La maire de Malandry, elle, cherche désespérément une solution, mais pas de miracle, prévient Annick Dufils : "Il n'y a pas pour l'instant de solution pérenne, donc ça risque de s'éterniser un petit peu, plusieurs mois, voire quelques années." Seule avancée pour l’instant : un test très localisé de filtre à charbon, efficace pour éliminer les PFAS. Sauf qu’il faut passer à une tout autre échelle et filtrer toute l’eau distribuée aux habitants et cela coûte très cher, trop cher. "Ça pourrait être, par exemple, une centrale au charbon actif qui serait assez salée entre le captage et le réservoir", avance la maire.
Quant à savoir à qui il revient de payer : "Les instances de l'État nous disent 'c'est à vous les communes de prendre en charge le coût financier', moi, je pense de plusieurs centaines de milliers d'euros. Alors la réponse quand on dit 'on n'a pas les moyens'. On nous dit 'faites des emprunts et augmentez le prix de l'eau, alors que je le crie haut et fort : Nous ne sommes pas responsables de cette pollution." L’élue envisage, avec les autres maires concernés, de saisir la justice, en espérant débusquer les responsables.
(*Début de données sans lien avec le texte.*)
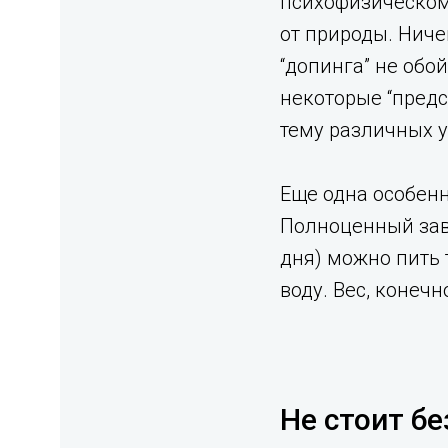
психофизическому
от природы. Ниче
“допинга” не обо
некоторые “предс
тему различных у
Еще одна особенн
Полноценный завт
дня) можно пить 
воду. Вес, конеч
Не стоит б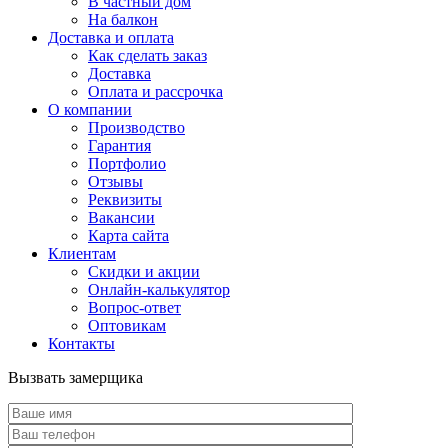
В частный дом
На балкон
Доставка и оплата
Как сделать заказ
Доставка
Оплата и рассрочка
О компании
Производство
Гарантия
Портфолио
Отзывы
Реквизиты
Вакансии
Карта сайта
Клиентам
Скидки и акции
Онлайн-калькулятор
Вопрос-ответ
Оптовикам
Контакты
Вызвать замерщика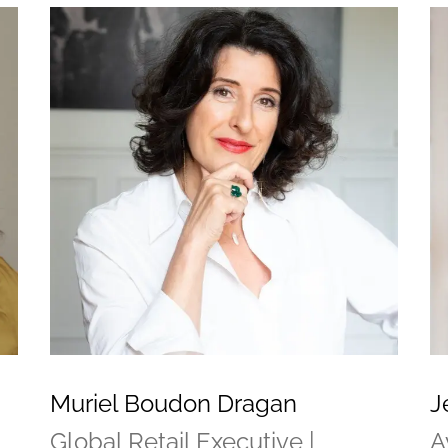
Muriel Boudon Dragan
J
Global Retail Executive |
A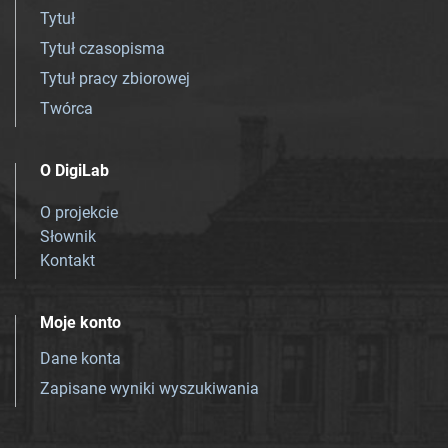
Tytuł
Tytuł czasopisma
Tytuł pracy zbiorowej
Twórca
O DigiLab
O projekcie
Słownik
Kontakt
Moje konto
Dane konta
Zapisane wyniki wyszukiwania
Un exemple de pollution aux PFAS parmi d’autres
Ces derniers mois, entre autres, des restrictions d’eau ont été instaurées dans 11 communes d’Alsace ainsi que dans un quartier de Cherbourg, dans la Manche. D'après une enquête de la cellule investigation de Radio France, sur 89 échantillons d'eau du robinet analysés, des PFAS ont été retrouvés dans plus de 40% d'entre eux, de la Haute-Garonne au Nord, de la Charente au Rhône.
En fait, ces polluants éternels sont partout. Ces molécules, dont il en existe des milliers, sont très prisées pour leur résistance et sont rejetées par l'industrie, l'agriculture mais aussi d'innombrables usages du quotidien.
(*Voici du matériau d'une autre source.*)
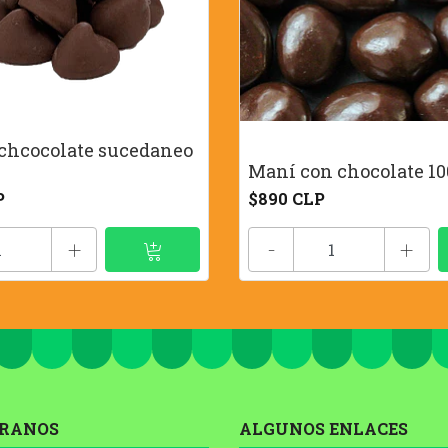
 chcocolate sucedaneo
Maní con chocolate 10
P
$890 CLP
+
-
+
RANOS
ALGUNOS ENLACES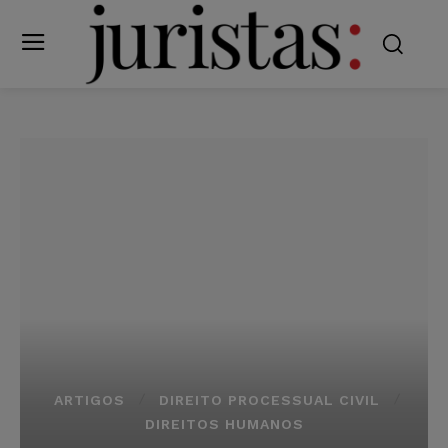
ARTIGOS
DIREITO PROCESSUAL CIVIL
DIREITOS HUMANOS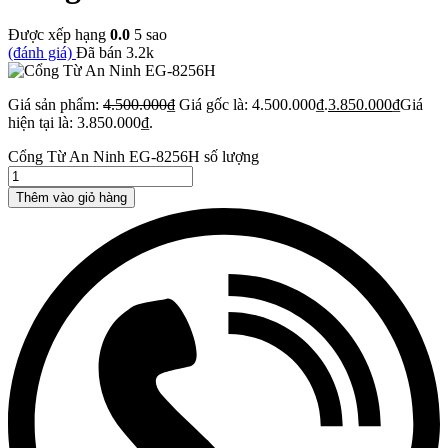
Được xếp hạng
0.0
5 sao
(đánh giá)
Đã bán
3.2k
Giá sản phẩm:
4.500.000
₫
Giá gốc là: 4.500.000₫.
3.850.000
₫
Giá
hiện tại là: 3.850.000₫.
Cổng Từ An Ninh EG-8256H số lượng
Thêm vào giỏ hàng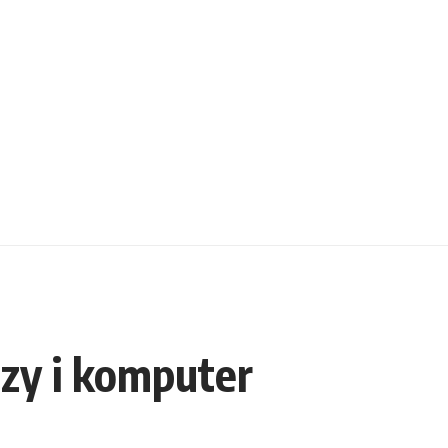
czy i komputer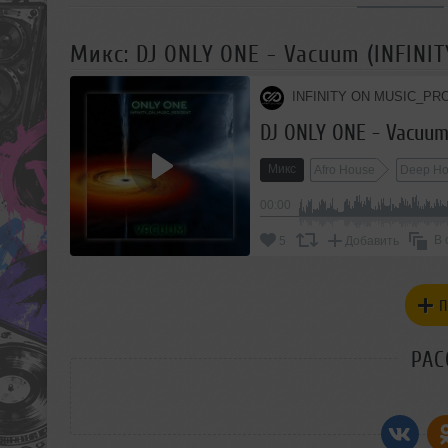
Микс: DJ ONLY ONE - Vacuum (INFINITY
INFINITY ON MUSIC_PR
DJ ONLY ONE - Vacuum 
Микс
Afro House
Deep H
00:00
В 
5
Добавить
П
РАС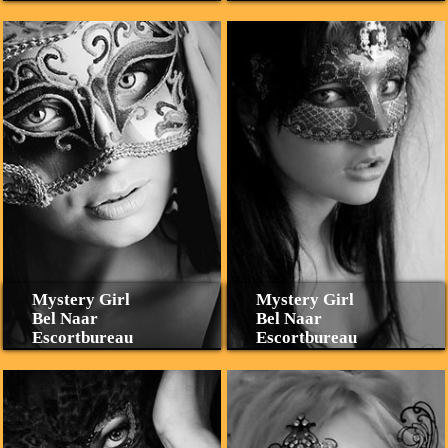
Mystery Girl
Mystery Girl
Bel Naar
Bel Naar
Escortbureau
Escortbureau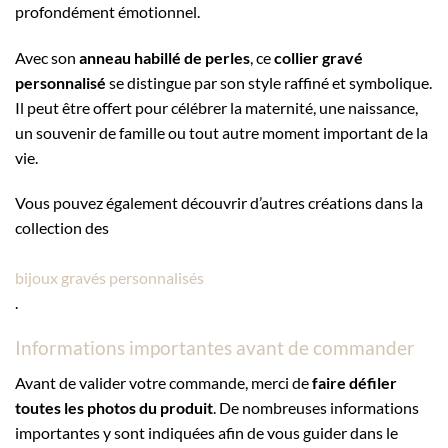
profondément émotionnel.
Avec son
anneau habillé de perles
, ce
collier gravé
personnalisé
se distingue par son style raffiné et symbolique.
Il peut être offert pour célébrer la maternité, une naissance,
un souvenir de famille ou tout autre moment important de la
vie.
Vous pouvez également découvrir d’autres créations dans la
collection des
bijoux gravés personnalisés
.
Informations importantes avant de commander
Avant de valider votre commande, merci de
faire défiler
toutes les photos du produit
. De nombreuses informations
importantes y sont indiquées afin de vous guider dans le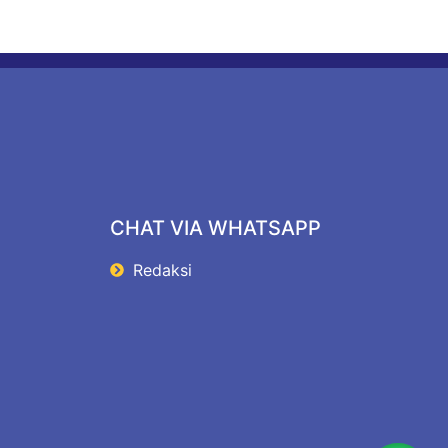
CHAT VIA WHATSAPP
Redaksi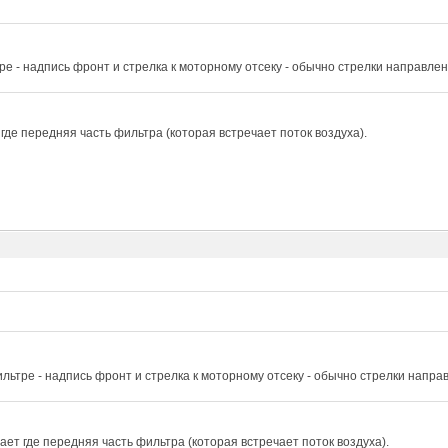
ре - надпись фронт и стрелка к моторному отсеку - обычно стрелки направле
где передняя часть фильтра (которая встречает поток воздуха).
льтре - надпись фронт и стрелка к моторному отсеку - обычно стрелки напра
ет где передняя часть фильтра (которая встречает поток воздуха).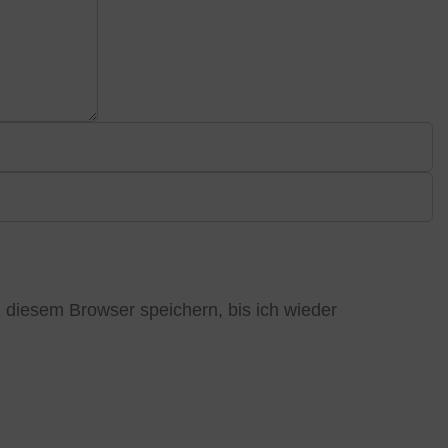
diesem Browser speichern, bis ich wieder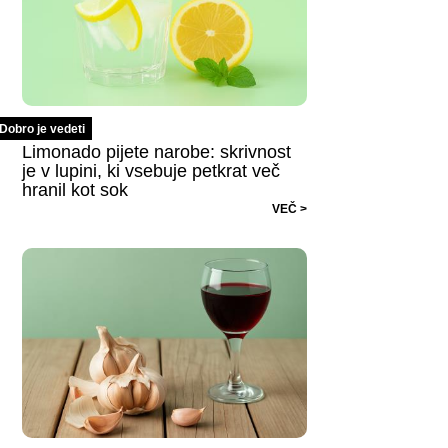
Dobro je vedeti
Limonado pijete narobe: skrivnost
je v lupini, ki vsebuje petkrat več
hranil kot sok
VEČ >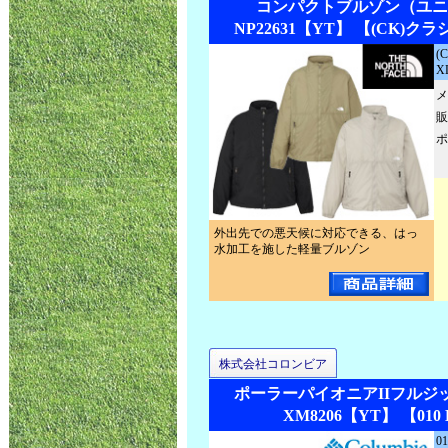
コンパクトブルゾン（ユニ
NP22631【YT】 【(CK)
(
X
メ
販
ポ
外出先での悪天候に対応できる、はっ
水加工を施した軽量ブルゾン
株式会社コロンビア
ポーラーパイオニアIIフルジ
XM8206【YT】 【010 
01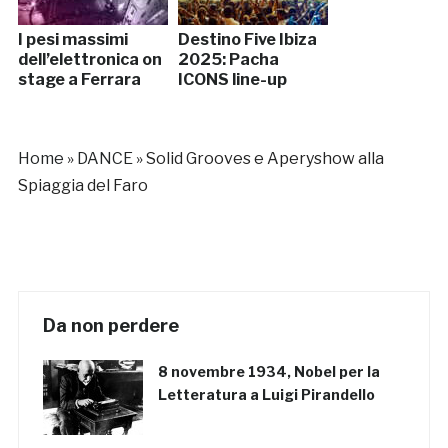
I pesi massimi
Destino Five Ibiza
dell’elettronica on
2025: Pacha
stage a Ferrara
ICONS line-up
Home
»
DANCE
»
Solid Grooves e Aperyshow alla
Spiaggia del Faro
Da non perdere
8 novembre 1934, Nobel per la
Letteratura a Luigi Pirandello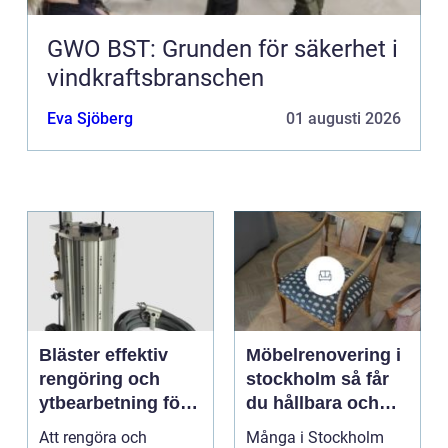
GWO BST: Grunden för säkerhet i
vindkraftsbranschen
Eva Sjöberg
01 augusti 2026
Bläster effektiv
Möbelrenovering i
rengöring och
stockholm så får
ytbearbetning för
du hållbara och
proffs och
vackra möbler
Att rengöra och
Många i Stockholm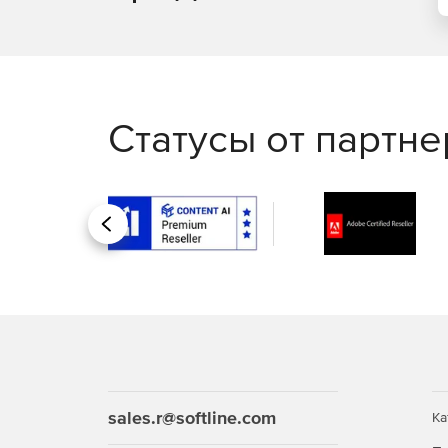
Статусы от партн
Назад
sales.r@softline.com
Ка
Des améliorations nécessaires mais pas suffisantes
Il y a d’abord plus de transparence depuis cet été avec la carte mise en ligne par le gouvernement et consultable sur franceinfo.fr. Il s'agit de la première et elle rassemble plus de 2 millions d’analyses sur les rejets de PFAS sur 20 000 points différents. Il y a aussi une loi, également une première, qui entrera progressivement en vigueur à partir du 1er janvier prochain, pour bannir d’abord les PFAS des cosmétiques, des chaussures, des vêtements ou des farts de ski. Le principe du pollueur payeur est aussi instauré, le tarif s'élève à 100 euros pour 100 grammes de PFAS rejetés dans l’eau par les industriels.
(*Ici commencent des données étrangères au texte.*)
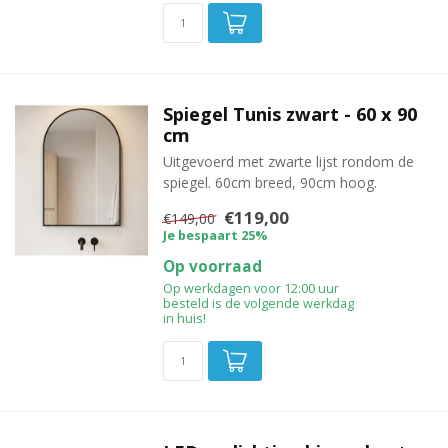
Spiegel Tunis zwart - 60 x 90
cm
Uitgevoerd met zwarte lijst rondom de
spiegel. 60cm breed, 90cm hoog.
€119,00
€149,00
Je bespaart 25%
Op voorraad
Op werkdagen voor 12:00 uur
besteld is de volgende werkdag
in huis!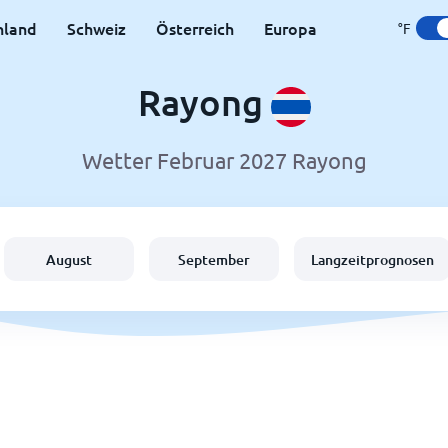
hland
Schweiz
Österreich
Europa
°F
Rayong
Wetter Februar 2027 Rayong
August
September
Langzeitprognosen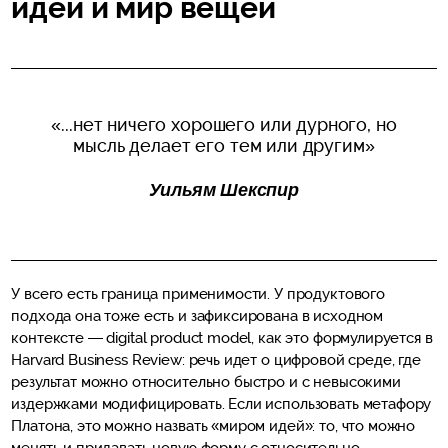
идей и мир вещей
«...нет ничего хорошего или дурного, но
мысль делает его тем или другим»
Уильям Шекспир
У всего есть граница применимости. У продуктового
подхода она тоже есть и зафиксирована в исходном
контексте — digital product model, как это формулируется в
Harvard Business Review: речь идет о цифровой среде, где
результат можно относительно быстро и с невысокими
издержками модифицировать. Если использовать метафору
Платона, это можно назвать «миром идей»: то, что можно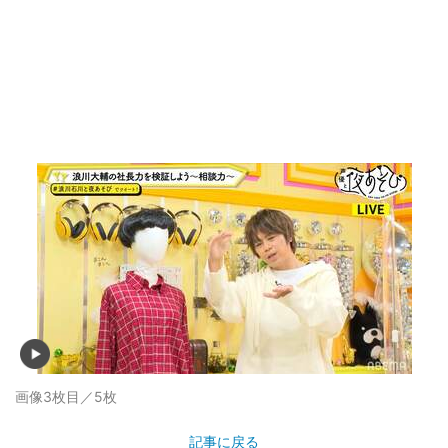
画像3枚目／5枚
記事に戻る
Mais ce n'est pas suffisant pour nous débarrasser de ces substances. Notamment parce qu'il existe un gros lobby des industriels. Les polluants éternels se retrouvent jusque dans notre cuisine et dans les ustensiles, comme les poêles antiadhésives qui ont été retirées de la loi anti-PFAS. Et le problème des polluants éternels, c’est qu’ils sont, par définition, extrêmement persistants. Ils peuvent résister des centaines d'années dans la nature. Le chantier est immense et il n'existe à ce stade aucune solution réaliste pour dépolluer tout notre environnement.